[Stored data entries]
• • • • •

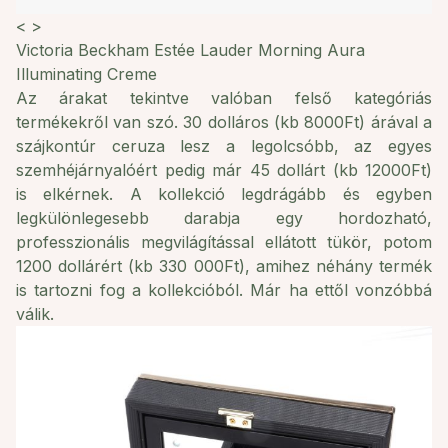
<
>
Victoria Beckham Estée Lauder Morning Aura
Illuminating Creme
Az árakat tekintve valóban felső kategóriás
termékekről van szó. 30 dolláros (kb 8000Ft) árával a
szájkontúr ceruza lesz a legolcsóbb, az egyes
szemhéjárnyalóért pedig már 45 dollárt (kb 12000Ft)
is elkérnek. A kollekció legdrágább és egyben
legkülönlegesebb darabja egy hordozható,
professzionális megvilágítással ellátott tükör, potom
1200 dollárért (kb 330 000Ft), amihez néhány termék
is tartozni fog a kollekcióból. Már ha ettől vonzóbbá
válik.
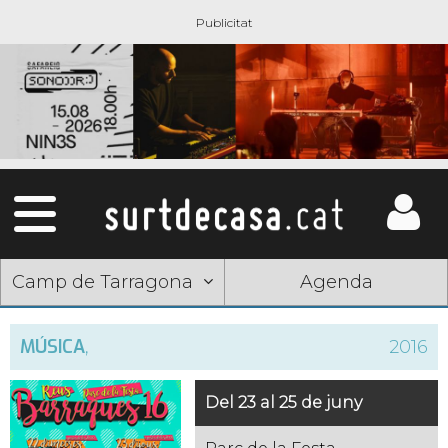
Camp de Tarragona
Agenda
MÚSICA
,
2016
Del 23 al 25 de juny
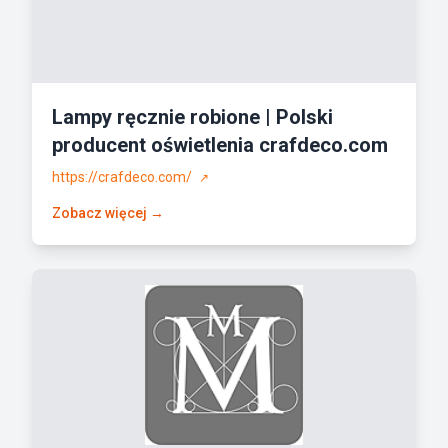
Lampy ręcznie robione | Polski
producent oświetlenia crafdeco.com
https://crafdeco.com/
↗
Zobacz więcej →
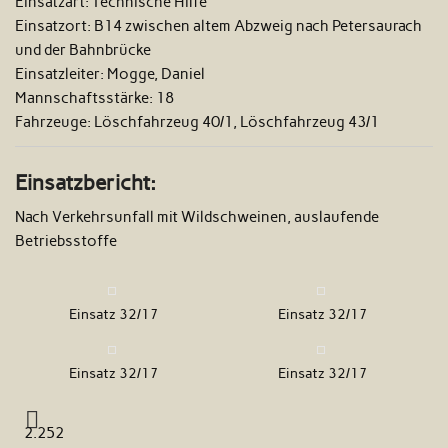
Einsatzart:
Technische Hilfe
Einsatzort:
B14 zwischen altem Abzweig nach Petersaurach
und der Bahnbrücke
Einsatzleiter:
Mogge, Daniel
Mannschaftsstärke:
18
Fahrzeuge:
Löschfahrzeug 40/1, Löschfahrzeug 43/1
Einsatzbericht:
Nach Verkehrsunfall mit Wildschweinen, auslaufende
Betriebsstoffe
Einsatz 32/17
Einsatz 32/17
Einsatz 32/17
Einsatz 32/17
2.252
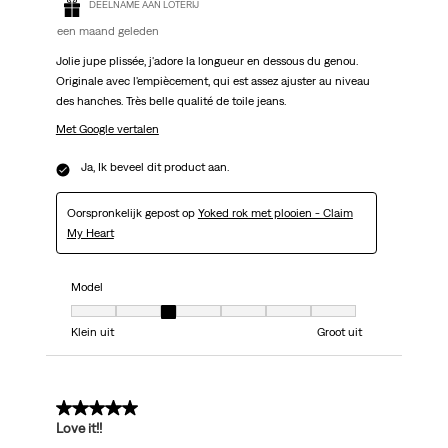
DEELNAME AAN LOTERIJ
een maand geleden
Jolie jupe plissée, j'adore la longueur en dessous du genou.
Originale avec l'empiècement, qui est assez ajuster au niveau
des hanches. Très belle qualité de toile jeans.
Met Google vertalen
Ja, Ik beveel dit product aan.
Oorspronkelijk gepost op
Yoked rok met plooien - Claim
My Heart
Model
Model, 3 van 7, waarbij 1 gelijk is aan Klein uit en 7 gelijk is aan Groot uit
Klein uit
Groot uit
5 van 5 sterren.
Love it!!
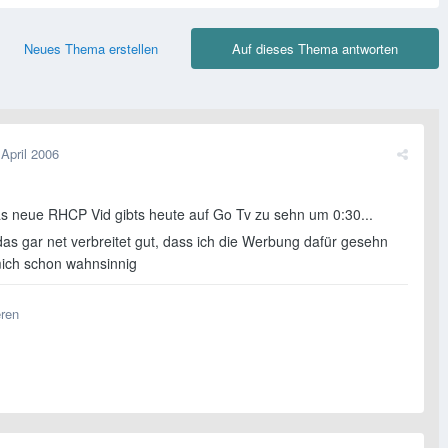
Neues Thema erstellen
Auf dieses Thema antworten
 April 2006
 neue RHCP Vid gibts heute auf Go Tv zu sehn um 0:30...
das gar net verbreitet gut, dass ich die Werbung dafür gesehn
mich schon wahnsinnig
eren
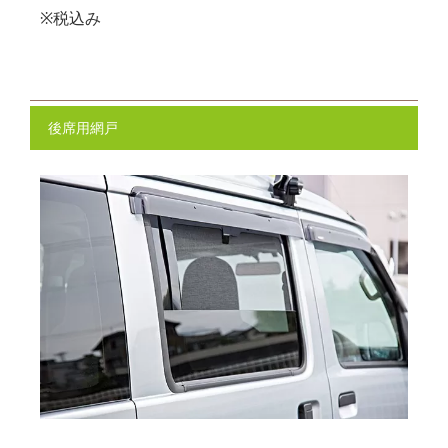
※税込み
後席用網戸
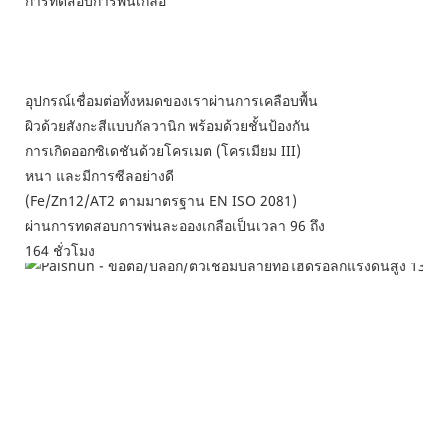
การทดสอบการพ่นเกลือ
อุปกรณ์เชื่อมต่อทั้งหมดของเราผ่านการเคลือบพื้น
ผิวด้วยสังกะสีแบบกัลวานิก พร้อมด้วยชั้นป้องกัน
การเกิดออกซิเดชันด้วยโครเมต (โครเมียม III)
หนา และมีการซีลอย่างดี
(Fe/Zn12/AT2 ตามมาตรฐาน EN ISO 2081)
ผ่านการทดสอบการพ่นละอองเกลือเป็นเวลา 96 ถึง
164 ชั่วโมง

• • • • •

(The problem): Wherever the word "Model" appears in a line of the data above, copy that line.

(The completed task):
Model
Model, 3 van 7, waarbij 1 gelijk is aan Klein uit en 7 gelijk is aan Groot uit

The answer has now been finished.